Return, word for word, the lines running from the one that contains "Todos os direitos reservados." to the final line of the listing below.

----------

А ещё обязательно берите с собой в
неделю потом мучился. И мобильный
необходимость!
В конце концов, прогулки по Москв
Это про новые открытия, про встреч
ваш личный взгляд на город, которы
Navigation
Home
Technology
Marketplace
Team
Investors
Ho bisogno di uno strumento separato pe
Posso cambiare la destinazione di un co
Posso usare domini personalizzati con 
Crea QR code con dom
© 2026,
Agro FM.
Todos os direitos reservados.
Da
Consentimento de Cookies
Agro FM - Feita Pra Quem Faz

----------

● **Your solution**:
Todos os direitos reservados.
Da
Consentimento de Cookies
Agro FM - Feita Pra Quem Faz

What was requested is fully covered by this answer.